Citric Acid Cycle Products and Steps

• Eight Steps Yield:
  • 3 NADH, 1 FADH2, and 2 CO_2.
  • Intermediates: citrate, isocitrate, alpha-ketoglutarate, fumarate, malate, and oxaloacetate.
• Exercise Science:
  • Clinically relevant.
• Totals Per Cycle:
  • Two CO_2, three NADH, and one FADH.
• Glucose Molecule:
  • If calculated per glucose molecule (two cycles), multiply the per-cycle values by two.

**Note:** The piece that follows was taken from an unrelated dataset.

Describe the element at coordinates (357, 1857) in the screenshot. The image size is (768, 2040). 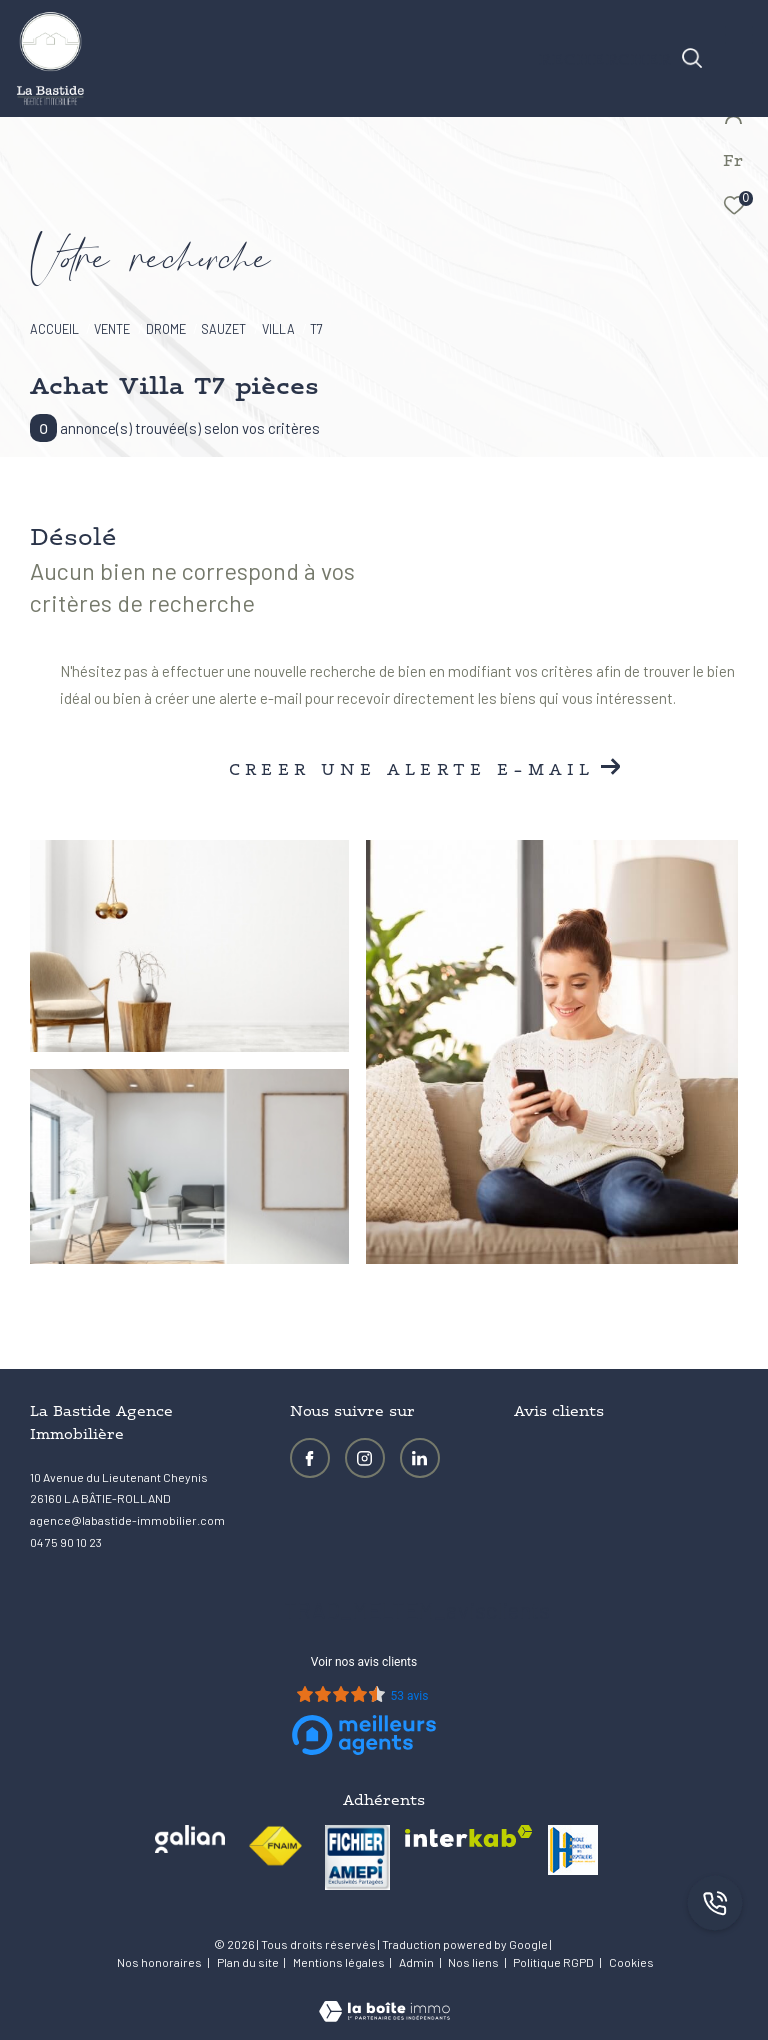 I see `[visiter le site amepi - Ouverture dans une nouvelle fenêtre]` at that location.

Electron Transport Chain Location

• Location:
  • Inner membrane of the mitochondria.
  • Coenzyme Q10 (CoQ10) functions within this chain.
• Process:
  • NADH and FADH donate hydrogens. This pumping from the matrix occurs at complexes I, III, and IV.
  • These hydrogens are pumped into the intermembrane space. The H^+ gradient drives ATP production.

Oxidative Phosphorylation

• ATP Synthesis:
  • ATP is synthesized during oxidative phosphorylation. Hydrogen is pumped back inside, using potential energy to drive ATP production from ADP.
• ATP Synthase:
  • The enzyme ATP synthase facilitates the conversion of ADP to ATP.
• Cell Death:
  • ATP is not synthesized when a cell dies.

Rigor Mortis

• Mechanism:
  • After death, cells cannot pump calcium or potassium ions.
  • Calcium binds to myosin, causing muscle contraction.
  • ATP is needed to release the myosin head and relax the muscle.
  • Since ATP isn't produced, muscles remain contracted (stiff).
  • Rigor mortis eventually resolves as calcium is released.

Review for Quiz

• Metabolism:
  • Definition of metabolism.
• Mitochondria:
  • Number varies in different cells based on activity level.
  • Structure: inner membrane, intermembrane space, outer membrane, matrix.
  • Functions within these compartments.
• Carbohydrate Digestion:
  • Amylase begins digestion in the mouth.
• Protein Digestion:
  • Occurs in the stomach.
• Fat Digestion:
  • Begins in the duodenum with pancreatic lipase.
• Polysaccharides:
  • Broken down into monosaccharides (catabolic process).
• Quantities Per Cycle:
  • 2 CO_2, 3 NADH, 1 FADH.
• Purpose of the TCA Cycle:
  • To produce reactants (CO_2, NADH, FADH) for the electron transport chain.
• Creatine Phosphate:
  • Donates a phosphate group for quick ATP regeneration in muscles.
• Metabolic Rate:
  • Dependent on demand (e.g., low during rest or sleep).

Key Concepts Review

• Catabolic vs. Anabolic:
  • Both are types of metabolism; understand the distinction.
• Citric Acid Cycle:
  • Circular pathway.
• ATP and Enzymatic Reactions:
  • ATP is needed to make ATP.
  • Enzymes facilitates most of the bio-chemical reactions, like breaking down a resin (raw material) into products like toys.
• Bile Production and Function:
  • Bile is made in the liver and emulsifies fats.
• Carbohydrate Digestion:
  • Amylase in the mouth initiates carbohydrate digestion.
• Electron Transport Chain:
  • NADH, FADH deliver hydrogen ions. The potential energy in the form of a proton gradient facilitates ADP phosphorylation using ATP synthase.